• What you should do:
Only the lines from the one bearing "has height=2089, width=803." through the end of the entries should be output, exactly as they stand, and pictures should be skipped.

Data listing Start Marker

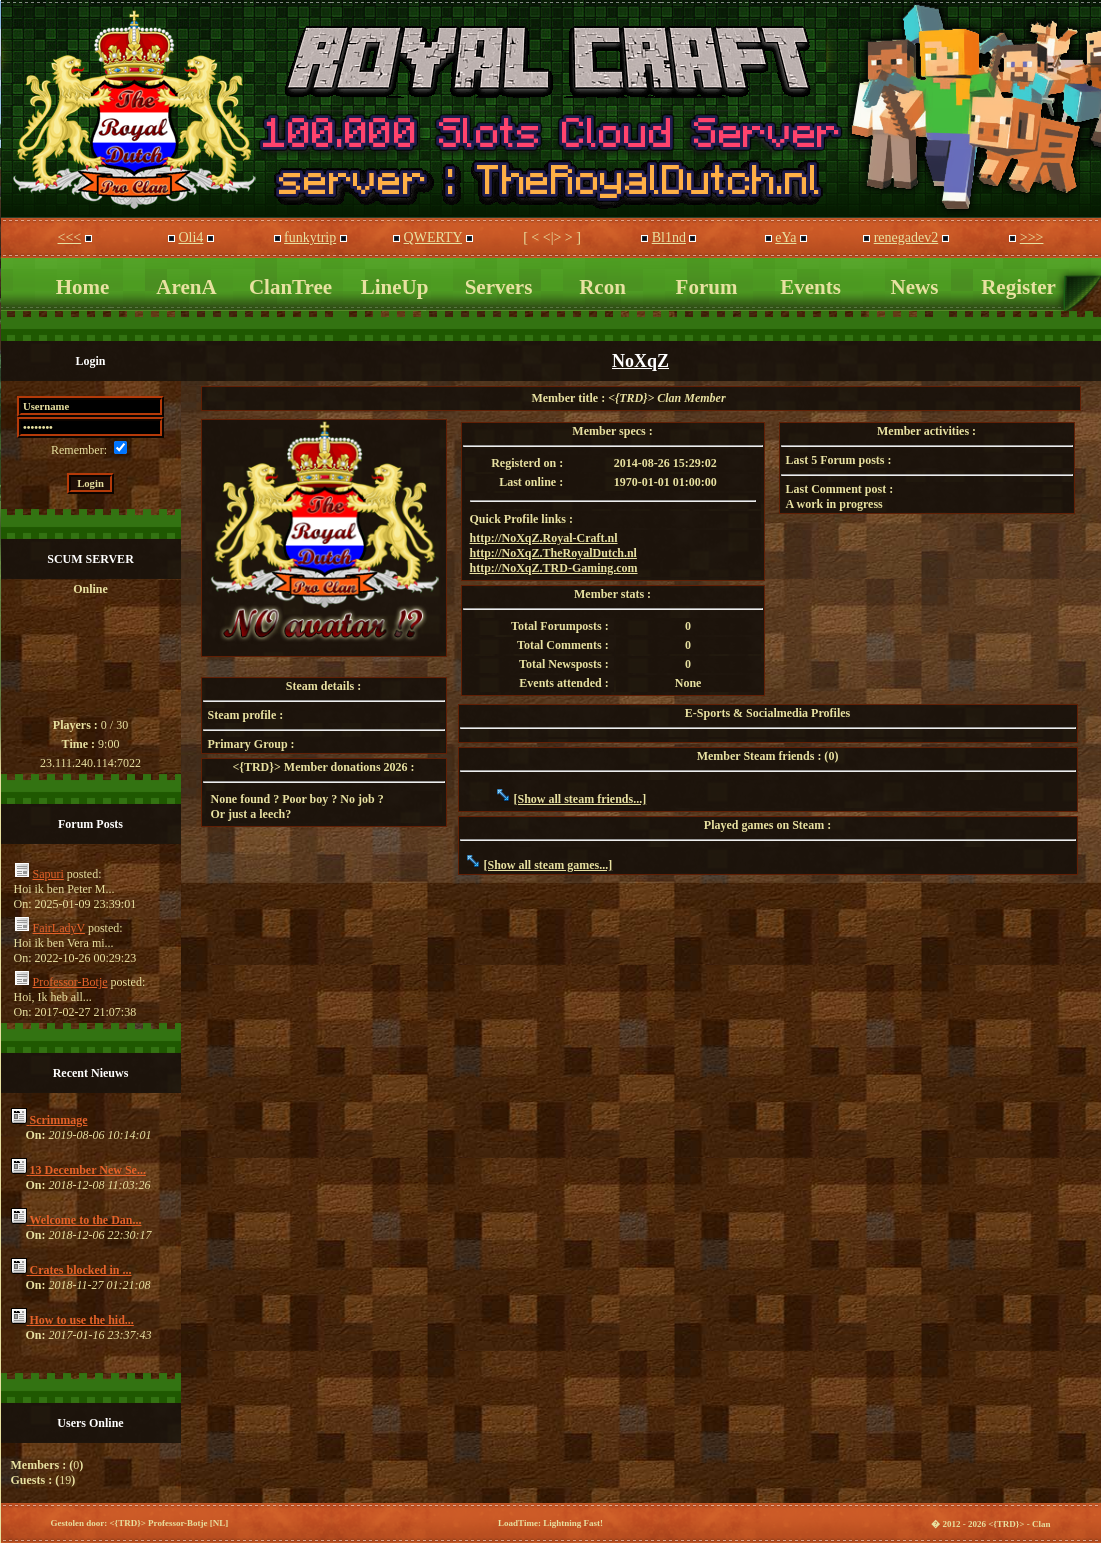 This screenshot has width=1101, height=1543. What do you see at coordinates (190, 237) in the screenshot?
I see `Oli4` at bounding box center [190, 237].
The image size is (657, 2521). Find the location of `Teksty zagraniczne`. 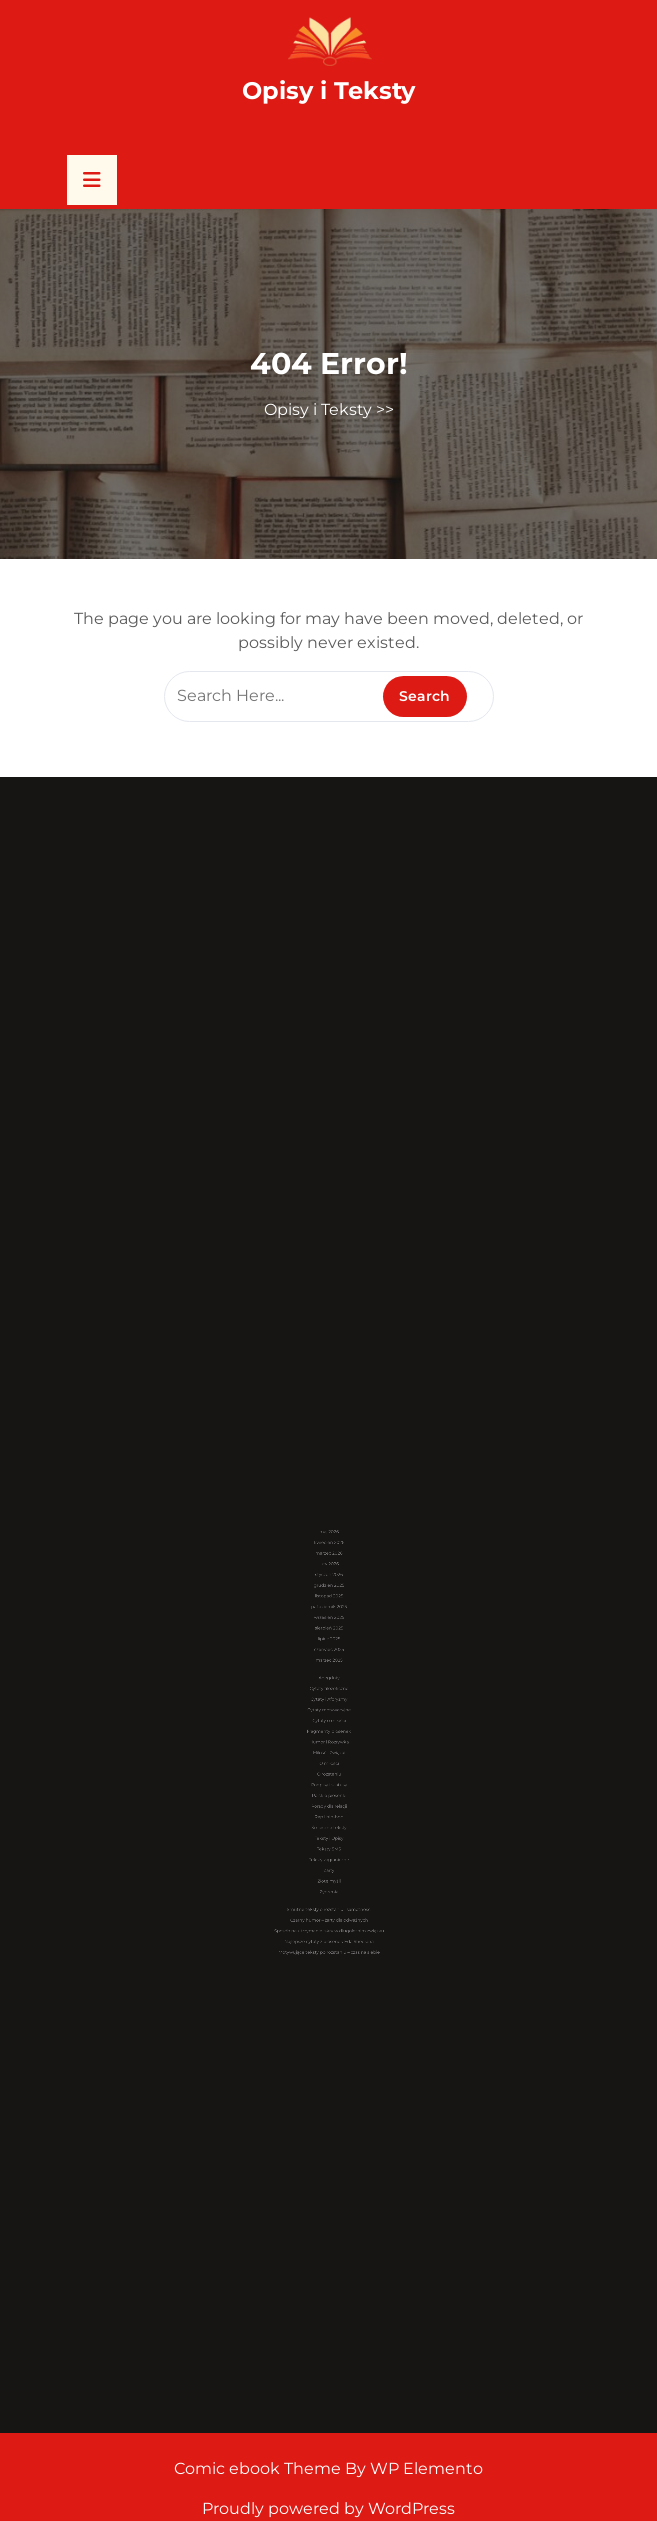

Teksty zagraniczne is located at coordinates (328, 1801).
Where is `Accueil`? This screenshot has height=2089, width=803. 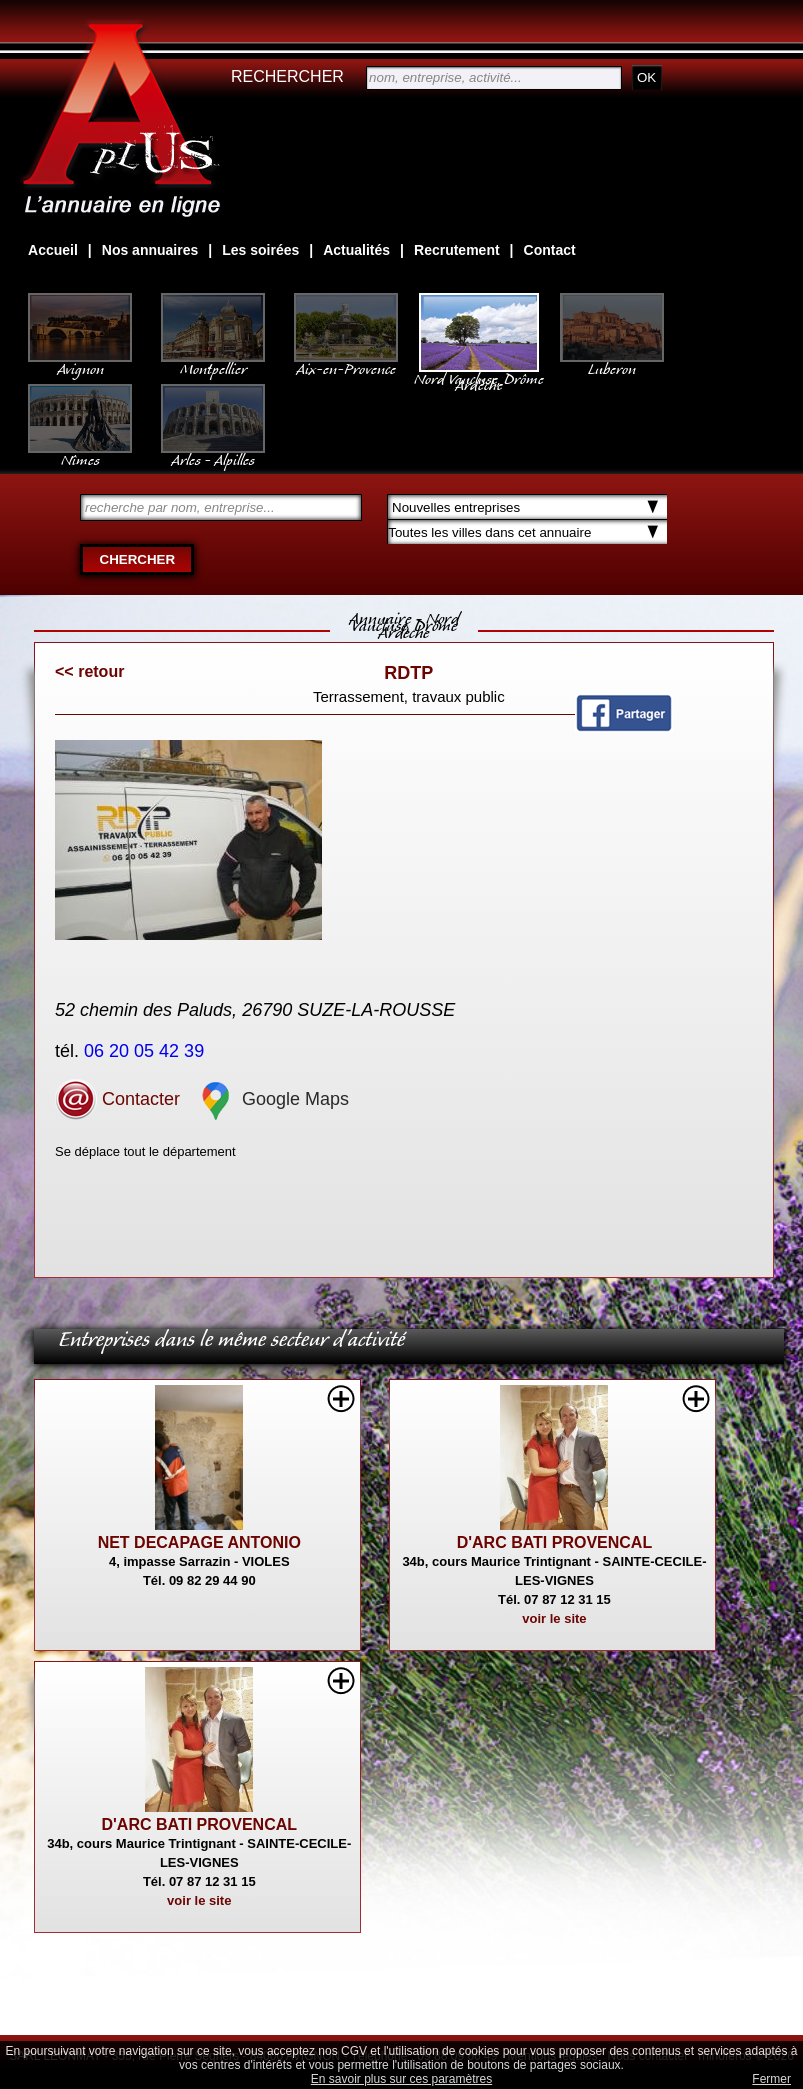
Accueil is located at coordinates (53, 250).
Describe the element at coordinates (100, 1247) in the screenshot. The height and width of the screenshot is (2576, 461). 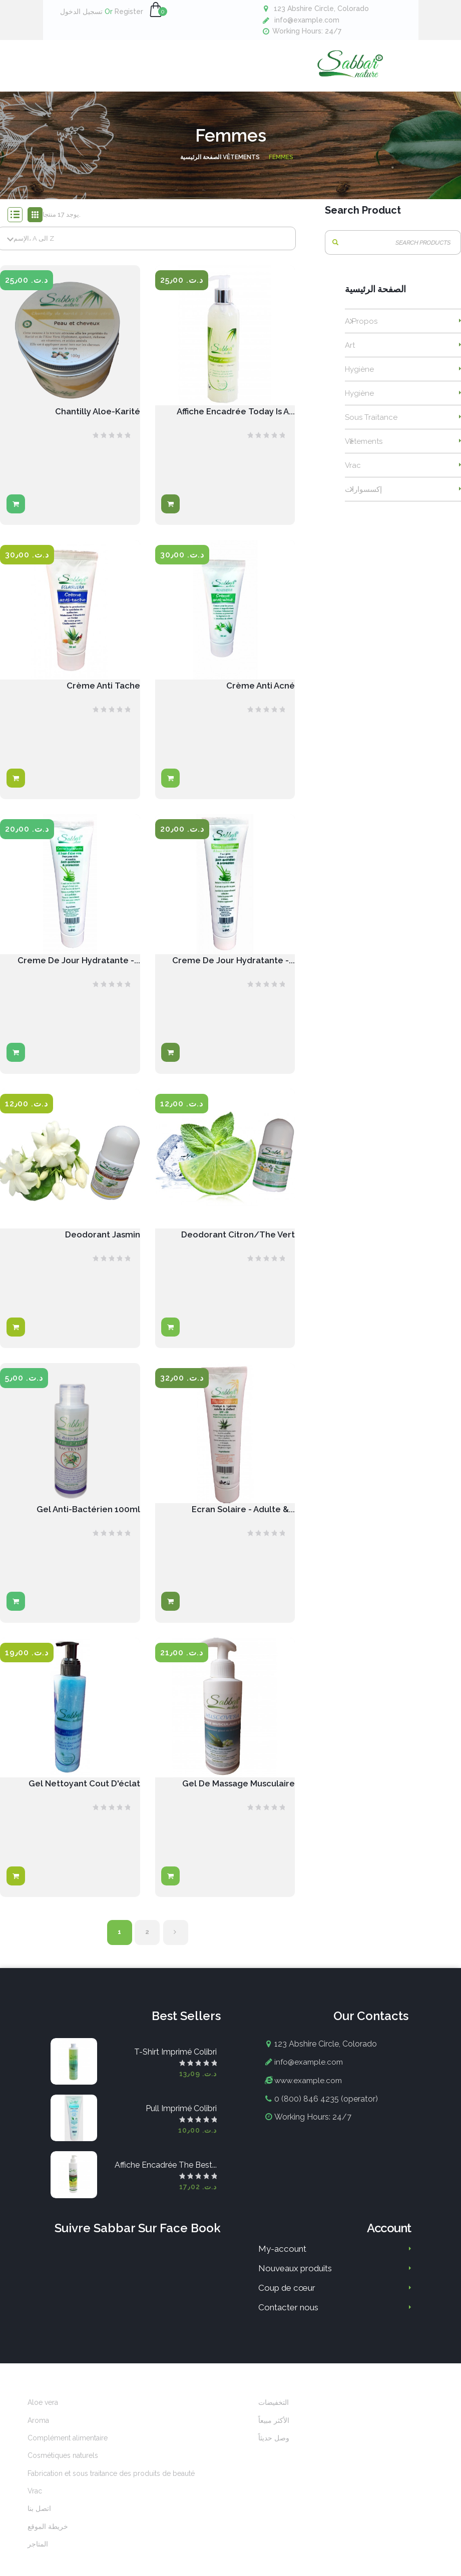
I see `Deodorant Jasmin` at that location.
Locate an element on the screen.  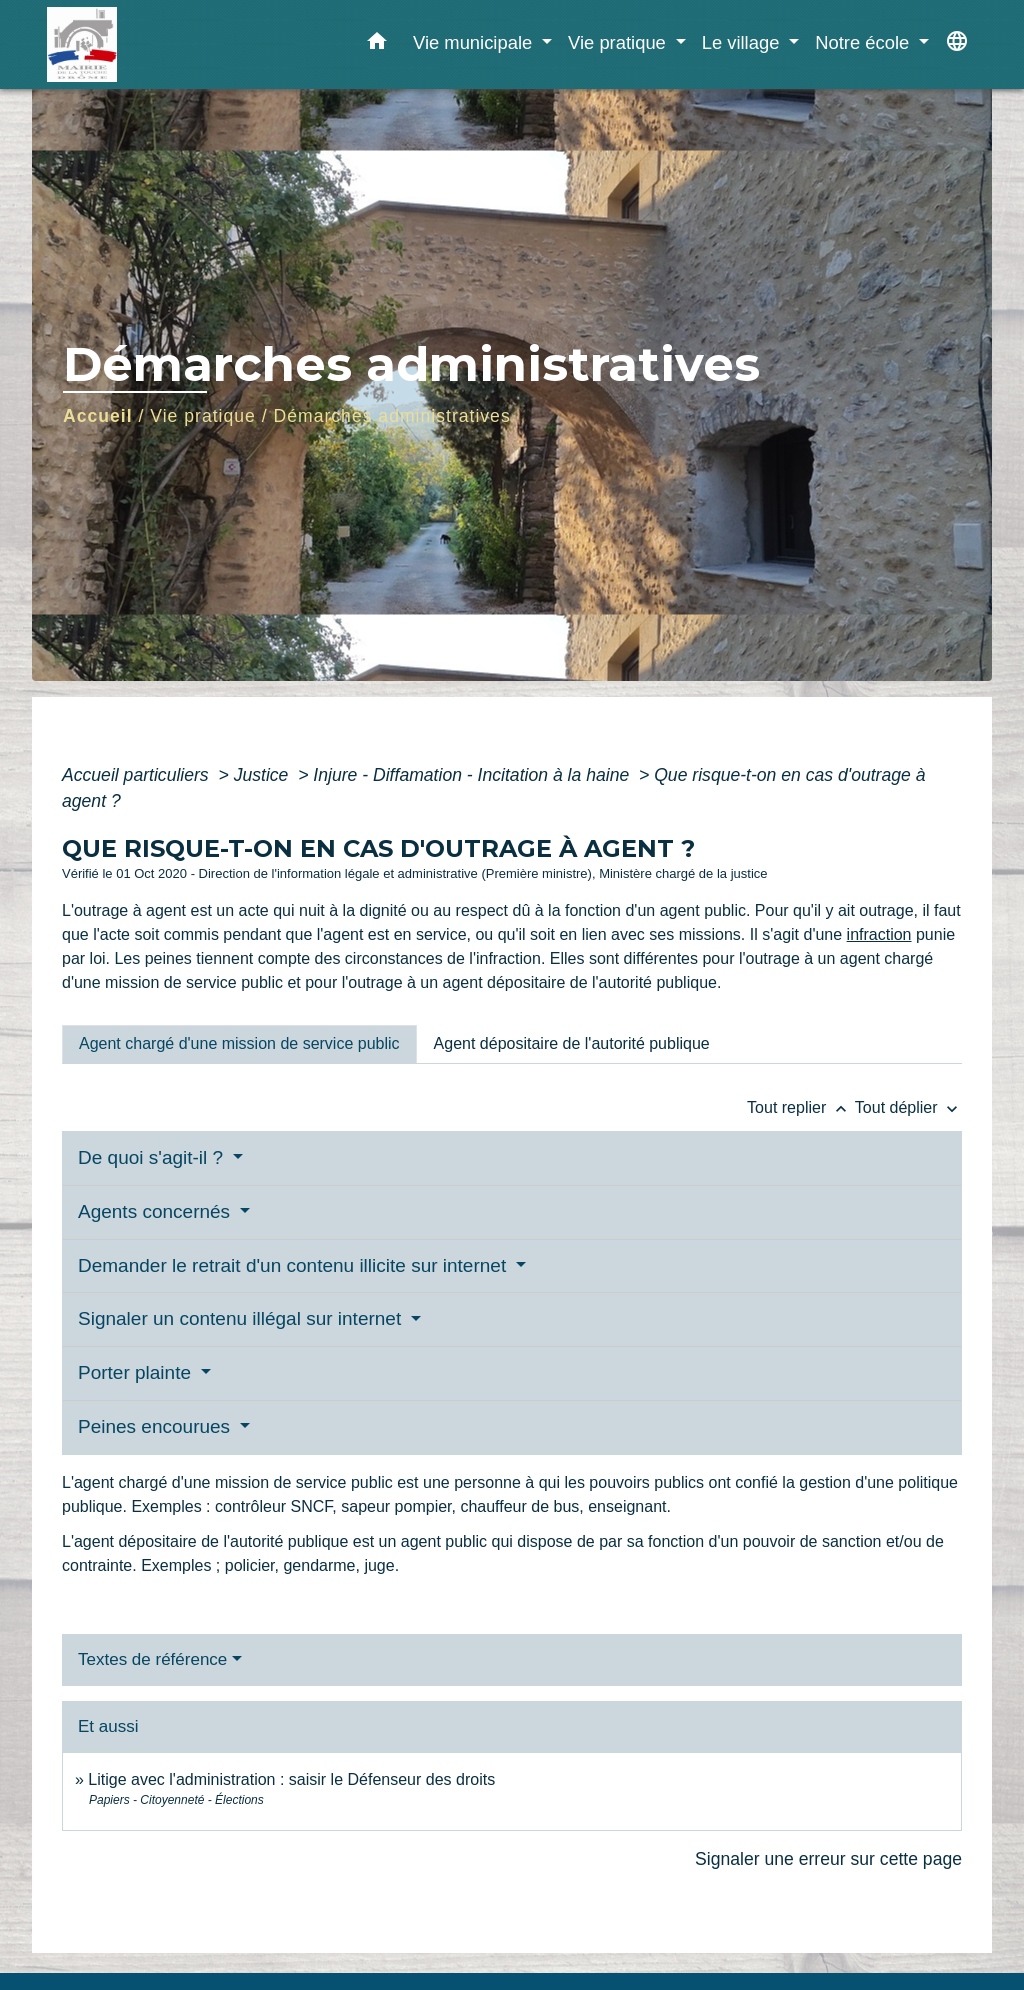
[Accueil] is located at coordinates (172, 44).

Data listing End Marker

• Answer:
Where is `Accueil`? This screenshot has height=2089, width=803. 
Accueil is located at coordinates (53, 250).
Describe the element at coordinates (100, 1247) in the screenshot. The height and width of the screenshot is (2576, 461). 
I see `Deodorant Jasmin` at that location.
Locate an element on the screen.  
[Accueil] is located at coordinates (172, 44).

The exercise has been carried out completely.